Dikey gelişmenin sağlanmasının en önemli mecrası merkezi sınavlardır. Pandemi dönemi sınavların gelenekselleşmiş işlevini etkilemektedir. Uzaktan eğitim biraz da ailenin maddi ve fiziksel imkânlarıyla doğrudan ilgilidir. Gerek LGS gerekse YKS öğrenci seçmeye devam etmekte fakat bu sınavlara hazırlanma süreçleri çok farklılaştı. Her sınıf seviyesindeki öğrenciler pandeminin olumsuz etkisinden nasiplerini almaktadır.

MERKEZİ SINAVLARDA KONU MUAFİYETİ OLMAMALIDIR

Öğrenciler, 2020 YKS ve LGS’de pandemi nedeniyle eğitim öğretim yılının sadece 1. Döneminden sorumlu tutuldular. Bu durum bazı öğrencilerin lehine oldu zira çıkartılan konular sınavların eleyici ve zor konularıydı. 2021 YKS ve LGS müfredatı ile ilgili toplumda bazı beklentiler oluştu. Fakat bu süreç sekiz on yıllık bir kuşağı etkiledi. Pandemili dönemlerin sınav müfredatı her yıl muafiyetlerle geçiştirilmemelidir. Her yıl öğrenciler farklı beklentilere girerek eğitimin bütünselliği gerçeğinden uzaklaşabilirler.

Sınavlar belirtilen zamanda belirtilen müfredata göre yapılmalıdır. Soruların zorluğu kolaylığı belirli ölçüde gözden geçirilebilir fakat müfredattan konu eksiltilmesi bilimsel donanımın zayıflaması sonucunu getirebilir.

ÖĞRETMENLER UZAKTAN EĞİTİM MODELİNİ SEVMEDİ

Özellikle ders anlatanlar bakımından uzaktan eğitim daha yorucu ve daha zevksiz bir çalışma şekli. Zira iletişim ve etkileşim kuramadığınız, sadece ekranlarda isimlerini görebildiğiniz öğrenciler var karşınızda. Ders programının planlanmasında yaşanan problemlerden dolayı günün verimsiz dilimlerinde bile ders anlatmak zorunda kalınmaktadır.
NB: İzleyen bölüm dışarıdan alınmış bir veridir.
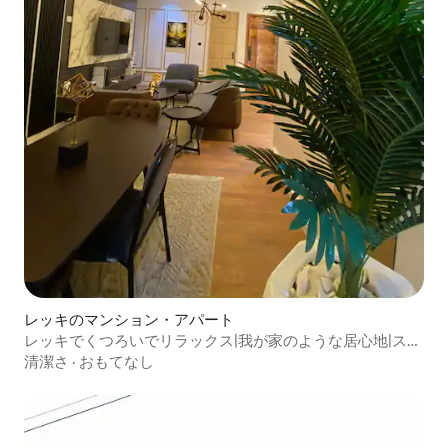
レッキのマンション・アパート
レッキでくつろいでリラックス|我が家のような居心地|スタ
イリッシュ
清潔さ
·
おもてなし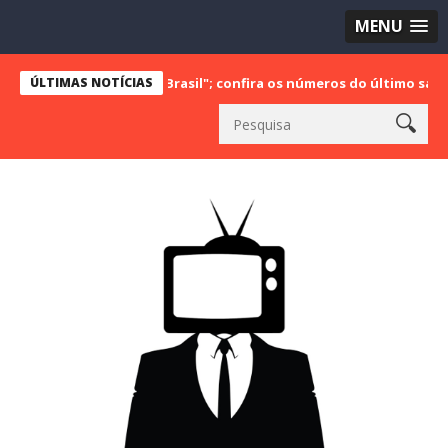
MENU
Brasil" e "SBT Brasil"; confira os números do último sábado (29)
ÚLTIMAS NOTÍCIAS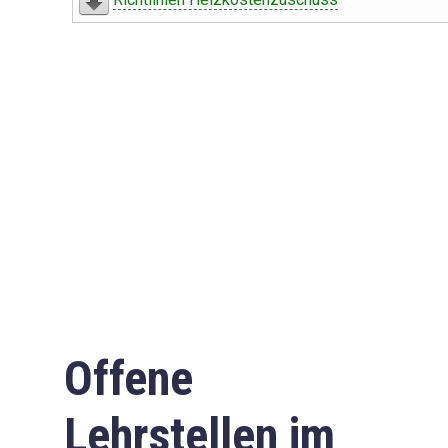
Offene
Lehrstellen im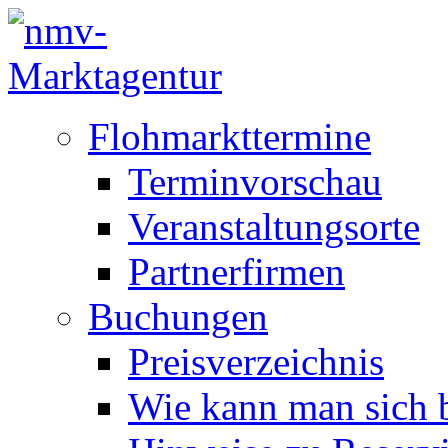
Flohmarkttermine
Terminvorschau
Veranstaltungsorte
Partnerfirmen
Buchungen
Preisverzeichnis
Wie kann man sich b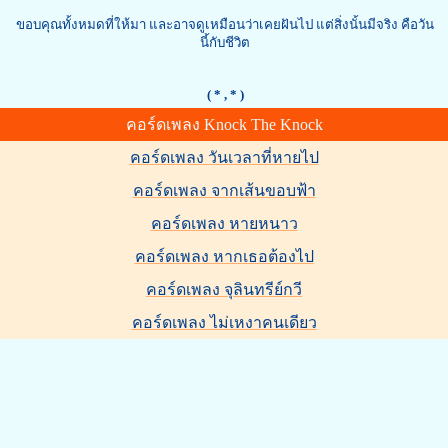
ขอบคุณทั้งหมดที่ให้มา และอาจดูเหมือนว่าเคยฝันไป แต่สิ่งนั้นมีจริง คือวัน
นี้กับชีวิต
( *
, * )
คอร์ดเพลง Knock The Knock
คอร์ดเพลง วันเวลาที่หายไป
คอร์ดเพลง จากเส้นขอบฟ้า
คอร์ดเพลง หายหนาว
คอร์ดเพลง หากเธอต้องไป
คอร์ดเพลง จุลินทรีย์กวี
คอร์ดเพลง ไม่เหงาคนเดียว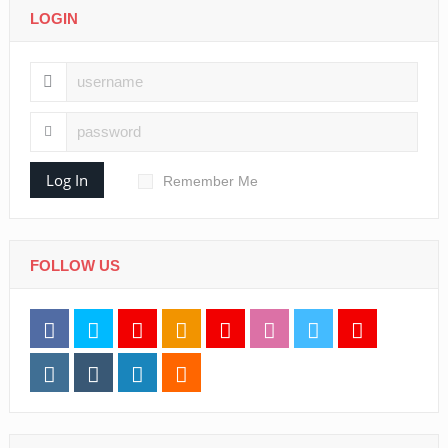
LOGIN
Log In
Remember Me
FOLLOW US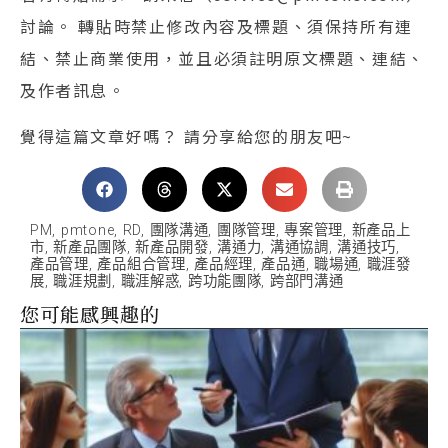
討論。 轉貼時禁止修改內容及標題、須保持所有連
結、禁止商業使用，並且必須註明原文標題、連結、
及作者訊息。
覺得這篇文章好嗎？ 請分享給您的朋友吧~
PM
,
pmtone
,
RD
,
團隊溝通
,
團隊管理
,
專案管理
,
新產品上
市
,
新產品團隊
,
新產品開發
,
溝通力
,
溝通協調
,
溝通技巧
,
產品管理
,
產品組合管理
,
產品經理
,
產品通
,
職場通
,
職涯發
展
,
職涯規劃
,
職涯解惑
,
跨功能團隊
,
跨部門溝通
您可能感興趣的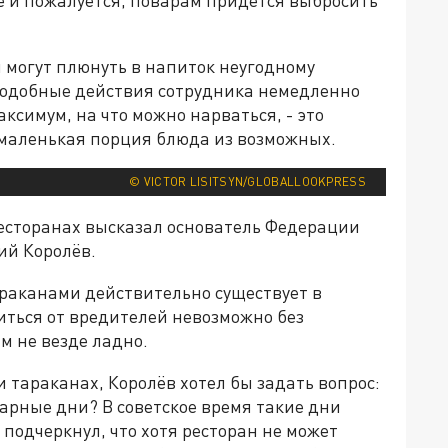
ы могут плюнуть в напиток неугодному
а подобные действия сотрудника немедленно
Максимум, на что можно нарваться, - это
маленькая порция блюда из возможных.
© VICTOR LISITSYN/GLOBALLOOKPRESS
ресторанах высказал основатель Федерации
ий Королёв.
араканами действительно существует в
иться от вредителей невозможно без
м не везде ладно.
 тараканах, Королёв хотел бы задать вопрос:
тарные дни? В советское время такие дни
подчеркнул, что хотя ресторан не может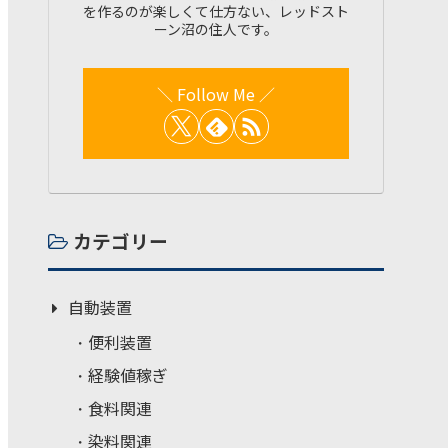
を作るのが楽しくて仕方ない、レッドスト
ーン沼の住人です。
カテゴリー
自動装置
便利装置
経験値稼ぎ
食料関連
染料関連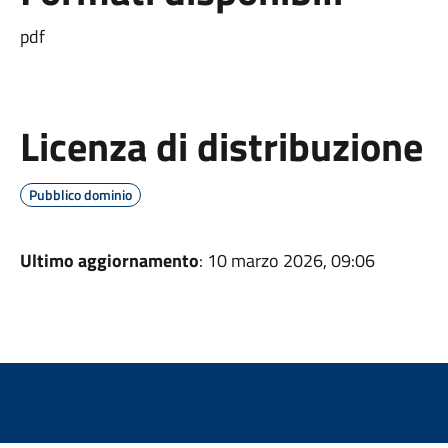
pdf
Licenza di distribuzione
Pubblico dominio
Ultimo aggiornamento
: 10 marzo 2026, 09:06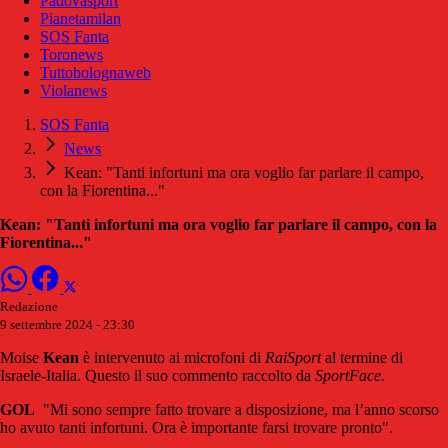
Padovasport
Pianetamilan
SOS Fanta
Toronews
Tuttobolognaweb
Violanews
SOS Fanta
News
Kean: "Tanti infortuni ma ora voglio far parlare il campo,
con la Fiorentina..."
Kean: "Tanti infortuni ma ora voglio far parlare il campo, con la
Fiorentina..."
Redazione
9 settembre 2024 - 23:30
Moise
Kean
è intervenuto ai microfoni di
RaiSport
al termine di
Israele-Italia. Questo il suo commento raccolto da
SportFace
.
GOL
"Mi sono sempre fatto trovare a disposizione, ma l’anno scorso
ho avuto tanti infortuni. Ora è importante farsi trovare pronto".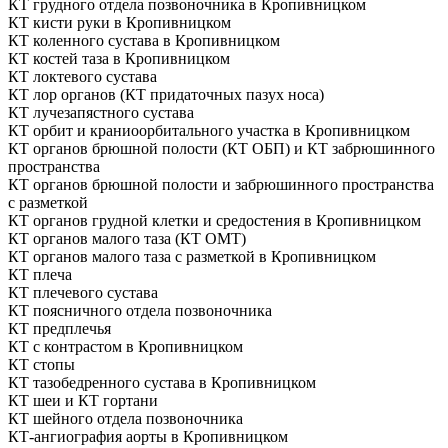
КТ грудного отдела позвоночника в Кропивницком
КТ кисти руки в Кропивницком
КТ коленного сустава в Кропивницком
КТ костей таза в Кропивницком
КТ локтевого сустава
КТ лор органов (КТ придаточных пазух носа)
КТ лучезапястного сустава
КТ орбит и краниоорбитального участка в Кропивницком
КТ органов брюшной полости (КТ ОБП) и КТ забрюшинного
пространства
КТ органов брюшной полости и забрюшинного пространства
с разметкой
КТ органов грудной клетки и средостения в Кропивницком
КТ органов малого таза (КТ ОМТ)
КТ органов малого таза с разметкой в Кропивницком
КТ плеча
КТ плечевого сустава
КТ поясничного отдела позвоночника
КТ предплечья
КТ с контрастом в Кропивницком
КТ стопы
КТ тазобедренного сустава в Кропивницком
КТ шеи и КТ гортани
КТ шейного отдела позвоночника
КТ-ангиография аорты в Кропивницком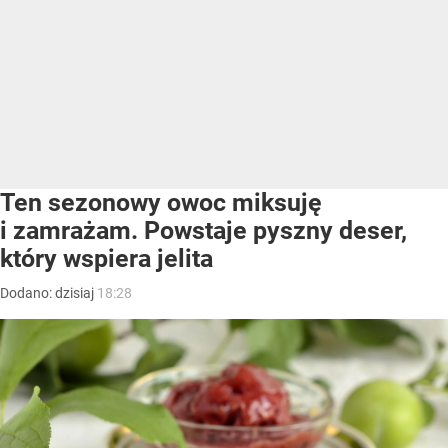
Ten sezonowy owoc miksuję
i zamrażam. Powstaje pyszny deser,
który wspiera jelita
Dodano:
dzisiaj
18:28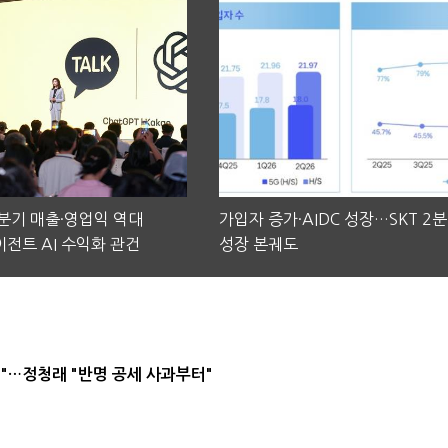
2분기 매출·영업익 역대
가입자 증가·AIDC 성장…SKT 2
전트 AI 수익화 관건
성장 본궤도
"…정청래 "반명 공세 사과부터"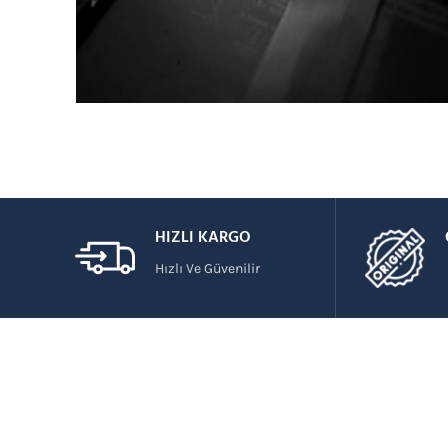
HIZLI KARGO
Hızlı Ve Güvenilir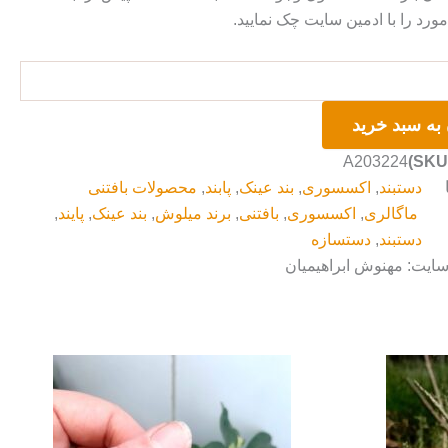
رد را با ادمین سایت چک نمایید.
به سبد خرید
A203224
دستبند
,
اکسسوری
,
بند عینک
,
پابند
,
محصولات بافتنی
ماگالری
,
اکسسوری
,
بافتنی
,
برند میلوش
,
بند عینک
,
پایند
,
دستبند
,
دستسازه
سایت: مهنوش ابراهیمیان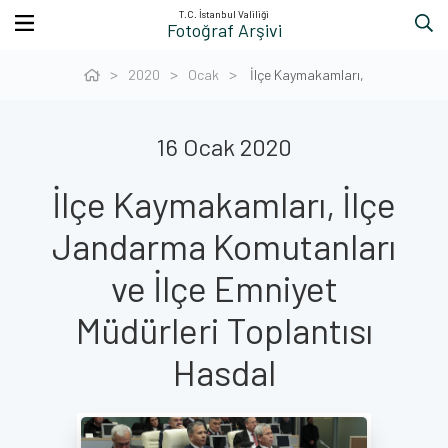
T.C. İstanbul Valiliği
Fotoğraf Arşivi
2020
Ocak
İlçe Kaymakamları,
16 Ocak 2020
İlçe Kaymakamları, İlçe
Jandarma Komutanları
ve İlçe Emniyet
Müdürleri Toplantısı
Hasdal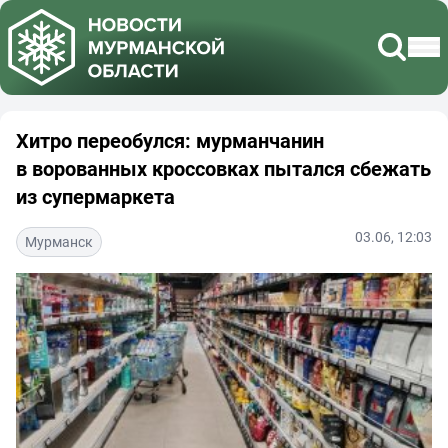
Хитро переобулся: мурманчанин
в ворованных кроссовках пытался сбежать
из супермаркета
03.06, 12:03
Мурманск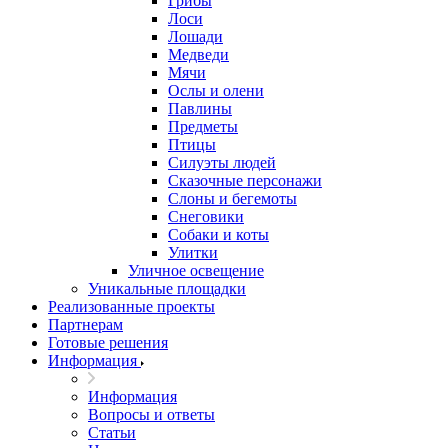
Грибы
Лоси
Лошади
Медведи
Мячи
Ослы и олени
Павлины
Предметы
Птицы
Силуэты людей
Сказочные персонажи
Слоны и бегемоты
Снеговики
Собаки и коты
Улитки
Уличное освещение
Уникальные площадки
Реализованные проекты
Партнерам
Готовые решения
Информация
Информация
Вопросы и ответы
Статьи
8 VE 12. SINIFLAR EN KISA ZAMANDA YÜZ YÜZE EĞİTİME BAŞLAMALI

İnsan hareketliliğini en aza indirmek amacıyla eğitimin tüm kademeleri uzaktan yapılmakta. Fakat sınav öğrencileri için vakaların kontrol altına alınmasından sonra yüz yüze eğitime geçilmesi beklenmektedir. Sınavlar uzaktan yapılamayacağına göre sınavların hazırlığı da uzaktan olmamalıdır.

UZAKTAN EĞİTİM TÜM EĞİTİM SİSTEMİNİ OLUMSUZ ETKİLEDİ

Uzaktan eğitim gerçeği artık eğitim hayatımızın bir gerçeği. Mart 2020’den beri okul bahçelerindeki hareketlilik odaların dört duvarının arasında üzerimize üzerimize gelen bir kâbusa dönüşmüş durumda. Sınıf ortamının sağladığı avantajlar pandemi sürecinde daha iyi anlaşılmakta. Okul sadece bilgi verilen bir mekan değil elbette. Okul ve sınıf sosyalleşmenin, hayatın gerçeklerinin öğrenilmesinin, rekabetin, karakter oluşumunun temayüz ettiği mekânlar olagelmiştir. Fakat korona virüs pandemisi elimizden bu imkânları aldı maalesef!